▶ [ASSIGNED TASK] Pictures in the entries below are excluded; copy only the lines from the one containing "transparency." to the one containing "engineered to deliver", both included.

▶ [DATA RECORDS]
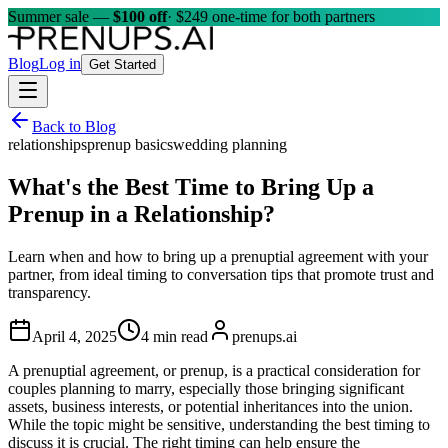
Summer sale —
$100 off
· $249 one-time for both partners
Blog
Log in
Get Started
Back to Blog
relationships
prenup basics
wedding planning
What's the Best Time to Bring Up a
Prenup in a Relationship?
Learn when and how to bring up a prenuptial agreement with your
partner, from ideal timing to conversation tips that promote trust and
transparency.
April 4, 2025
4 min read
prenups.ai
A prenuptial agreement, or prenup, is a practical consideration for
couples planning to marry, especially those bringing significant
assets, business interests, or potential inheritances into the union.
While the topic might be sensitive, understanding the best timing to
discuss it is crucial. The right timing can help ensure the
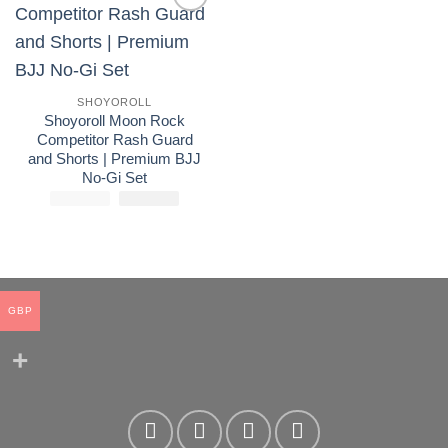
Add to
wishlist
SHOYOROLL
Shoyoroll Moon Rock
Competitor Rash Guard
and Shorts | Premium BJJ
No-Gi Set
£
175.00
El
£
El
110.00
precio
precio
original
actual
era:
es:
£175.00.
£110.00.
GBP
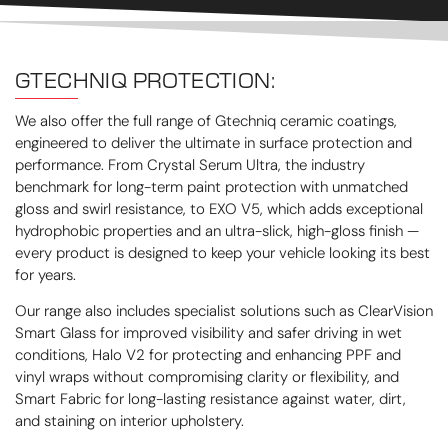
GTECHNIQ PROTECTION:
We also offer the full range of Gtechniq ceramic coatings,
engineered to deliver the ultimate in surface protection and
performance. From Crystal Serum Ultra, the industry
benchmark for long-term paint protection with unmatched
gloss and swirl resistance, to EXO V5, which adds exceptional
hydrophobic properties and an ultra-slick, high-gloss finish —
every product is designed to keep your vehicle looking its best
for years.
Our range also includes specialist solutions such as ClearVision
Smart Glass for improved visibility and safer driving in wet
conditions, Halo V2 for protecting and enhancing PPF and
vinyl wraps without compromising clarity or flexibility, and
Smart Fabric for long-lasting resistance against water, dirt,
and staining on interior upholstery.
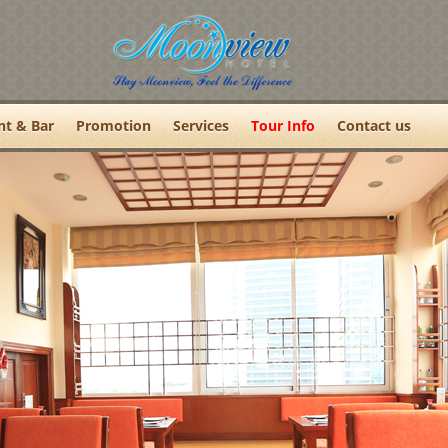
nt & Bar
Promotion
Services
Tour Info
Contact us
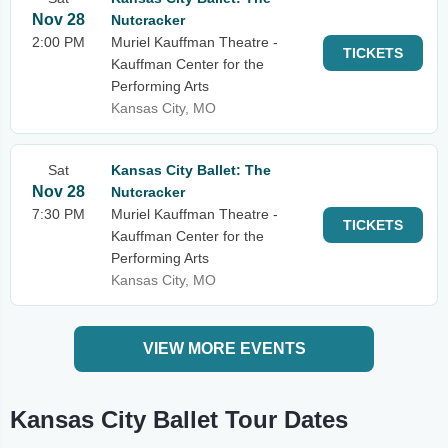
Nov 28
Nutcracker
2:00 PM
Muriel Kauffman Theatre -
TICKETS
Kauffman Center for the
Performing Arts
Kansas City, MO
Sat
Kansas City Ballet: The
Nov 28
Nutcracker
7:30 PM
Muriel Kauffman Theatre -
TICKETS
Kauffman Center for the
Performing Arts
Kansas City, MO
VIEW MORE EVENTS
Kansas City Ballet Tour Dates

--

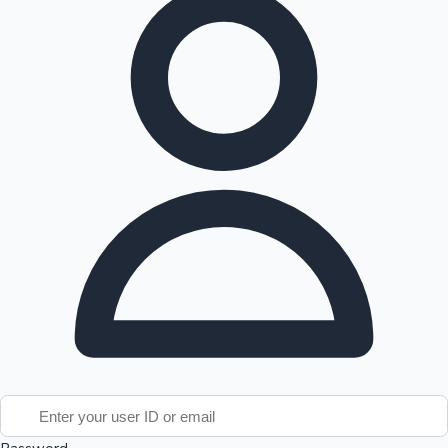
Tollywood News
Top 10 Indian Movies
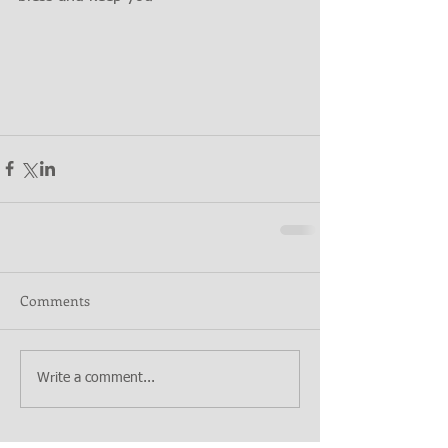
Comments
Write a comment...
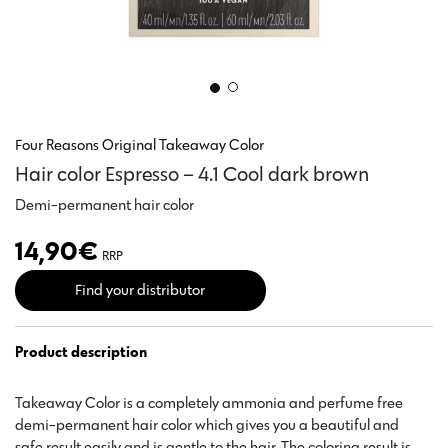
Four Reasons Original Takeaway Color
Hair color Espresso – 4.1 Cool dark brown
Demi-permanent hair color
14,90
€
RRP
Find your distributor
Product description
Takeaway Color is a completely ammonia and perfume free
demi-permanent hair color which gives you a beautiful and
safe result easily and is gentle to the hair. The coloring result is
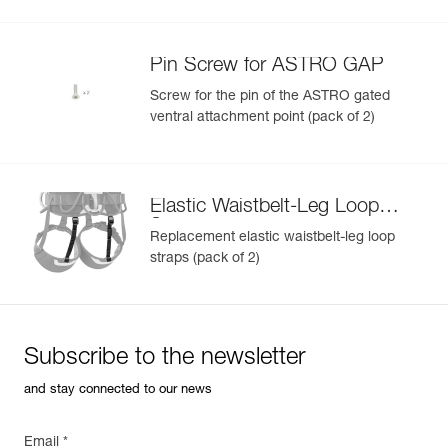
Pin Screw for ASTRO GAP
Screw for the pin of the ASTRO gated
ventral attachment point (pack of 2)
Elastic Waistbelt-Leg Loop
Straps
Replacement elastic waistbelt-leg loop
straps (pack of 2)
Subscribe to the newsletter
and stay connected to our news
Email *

---

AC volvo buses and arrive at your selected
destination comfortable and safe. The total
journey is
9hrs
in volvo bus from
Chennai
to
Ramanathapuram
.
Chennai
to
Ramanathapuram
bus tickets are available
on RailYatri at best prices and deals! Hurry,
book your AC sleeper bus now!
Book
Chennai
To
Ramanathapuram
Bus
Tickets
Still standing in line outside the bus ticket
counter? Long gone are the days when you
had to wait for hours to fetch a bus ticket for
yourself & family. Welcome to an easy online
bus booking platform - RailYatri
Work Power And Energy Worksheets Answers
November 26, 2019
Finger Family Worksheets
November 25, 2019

▶ [RESULT BELOW]
transparency.
April 4, 2025
4 min read
prenups.ai
A prenuptial agreement, or prenup, is a practical consideration for
couples planning to marry, especially those bringing significant
assets, business interests, or potential inheritances into the union.
While the topic might be sensitive, understanding the best timing to
discuss it is crucial. The right timing can help ensure the
Add to
wishlist
SHOYOROLL
Shoyoroll Moon Rock
Competitor Rash Guard
and Shorts | Premium BJJ
No-Gi Set
£
175.00
El
£
El
110.00
precio
precio
original
actual
era:
es:
£175.00.
£110.00.
GBP
GTECHNIQ PROTECTION:
We also offer the full range of Gtechniq ceramic coatings,
engineered to deliver the ultimate in surface protection and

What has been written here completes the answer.